Plot-wise, there just isn’t that much going on in The Door in the Floor, but that’s not its problem. The problem is what fills the void left by the plot – flat, shallow characters who fail to convey any significant emotions, aren’t likable or worth following, and, worst of all, don’t actually change over the course of the film. That leaves us with two hours of, well, nothing – with no trajectory either to the plot or the characters’ movements in it, The Door in the Floor just lies there, hoping that if it shows enough sex no one will notice how boring it is.

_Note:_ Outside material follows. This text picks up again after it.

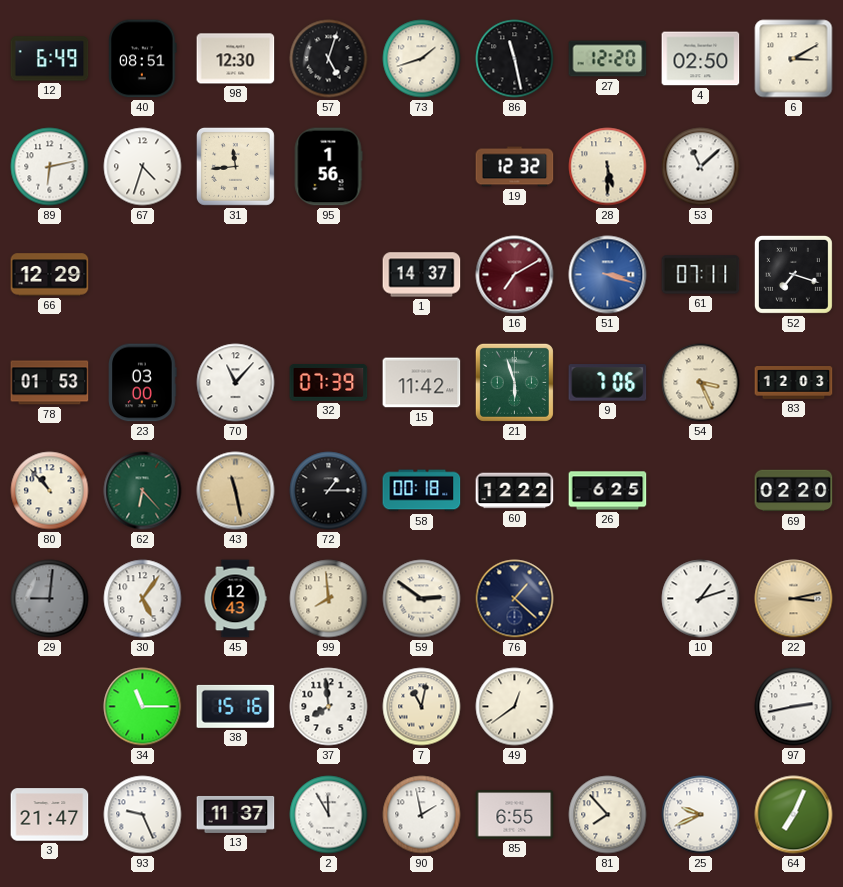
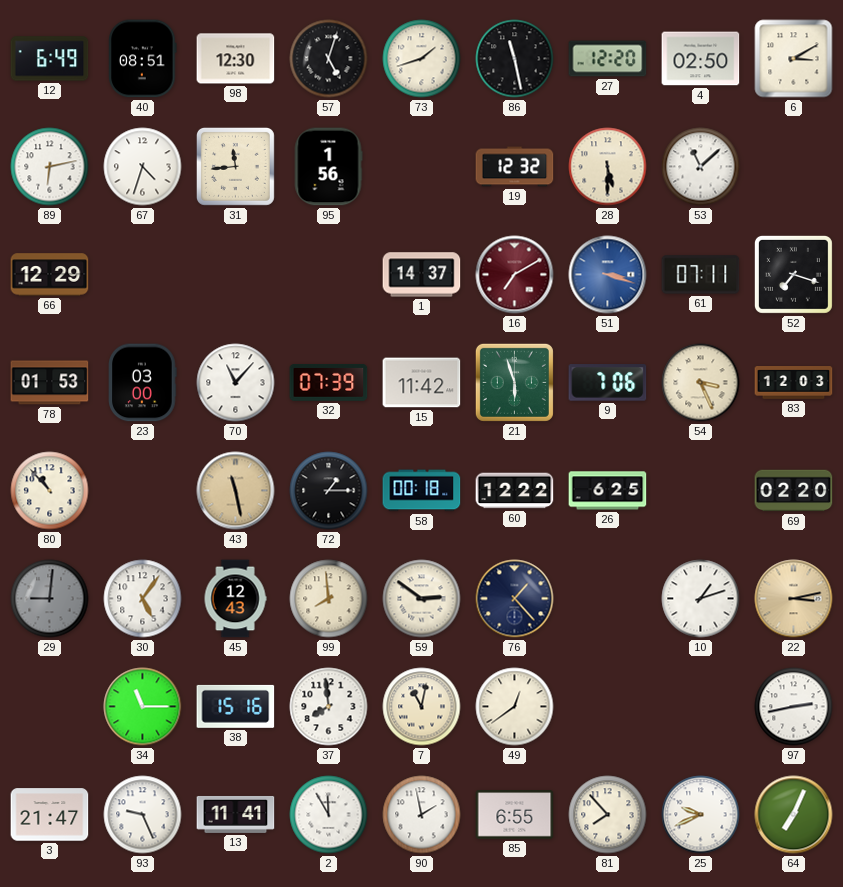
62: 6:23 -> none
76: 1:22 -> 1:23
13: 11:37 -> 11:41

Based on one section of John Irving’s novel A Widow for One Year, The Door in the Floor just feels like one of those movies where plots and depth from the source material were pulled out of the screenplay because there simply wasn’t enough room for them, but their remnants were left behind in awkward fashion. Characters like Alice, the Coles’ nanny, and Mrs. Vaughn, a subject of Ted’s drawings, have just enough screen time that one senses they played larger roles in the book, but here their parts are minimal enough that they hardly seem necessary at all.

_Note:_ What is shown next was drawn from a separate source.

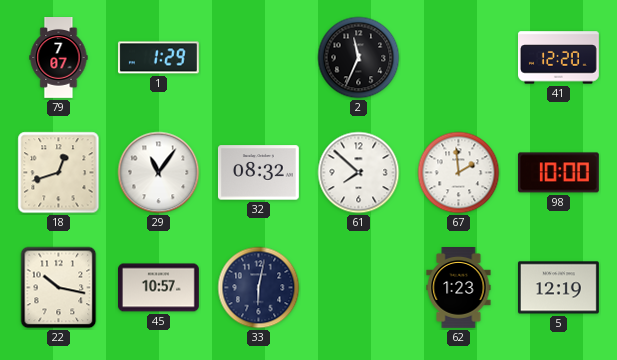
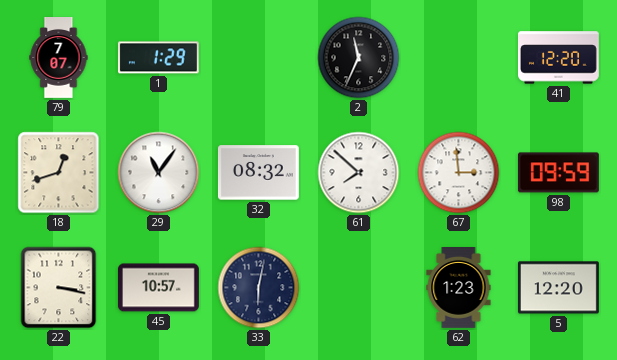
67: 1:59 -> 2:59
98: 10:00 -> 09:59
22: 10:17 -> 3:17
5: 12:19 -> 12:20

One of the first things stated in Irving’s novel is how much Eddie looks like the Coles’ dead son Thomas; it is only mentioned late in The Door in the Floor and seemingly in passing. Of course, Eddie’s resemblance to Thomas makes his affair with Marion – and her attitude toward him in general – quite unsettling indeed. Perhaps if we learned more about her character this choice would make more sense, but Williams almost seems to be taking pains to keep the film’s characters as enigmatic as possible. What, really, do we learn about Ted? He’s a children’s author and he’s something of a womanizer. Eddie? He’s an aspiring writer and a hormonal high school junior. Marion? A grieving mother, I guess. Not one of these characters exists in three dimensions. It’s bad enough that Williams doesn’t do anything significant with what is there; the fact that so little is even there to begin with is much worse.

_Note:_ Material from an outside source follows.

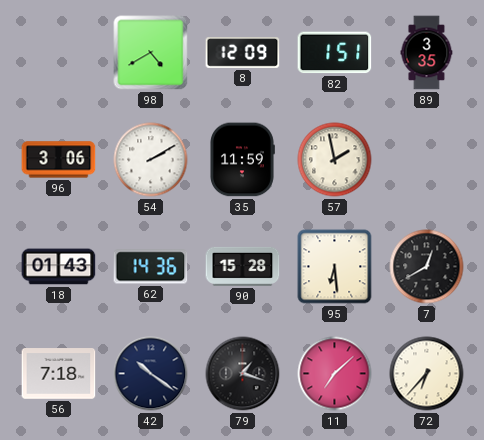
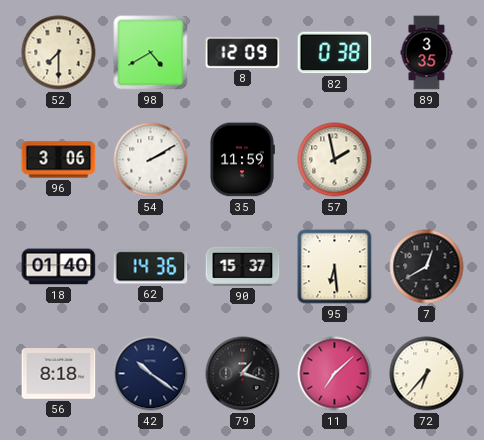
52: none -> 7:30
82: 1:51 -> 0:38
18: 01:43 -> 01:40
90: 15:28 -> 15:37
56: 7:18 -> 8:18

Bridges at least gives a strong performance, but he’s the only one who does so and it’s fairly irrelevant anyway. If The Door in the Floor actually raises a question worth discussing, it’s this one: is there any real use behind a good acting performance when it’s in service of a bad character? Bridges may be able to convince us that Ted is who Williams wants him to be, but that’s no one worth caring about in any way, not even a negative one; Ted may be a creep, but he’s not an interesting enough creep to hate.
Neither Foster nor Basinger is particularly good, but then it doesn’t matter much. Marion is so thin a character she may as well not exist, and while the film seems like the sort that should be setting up Eddie to have a major catharsis at some point during his summer with the Coles, it’s not clear where that catharsis is supposed to be. We never get enough on the character to make any theoretical change noticeable; the Eddie who departs at the end of the summer might have a bit more self-confidence, but that’s hardly a shift around which to turn a film.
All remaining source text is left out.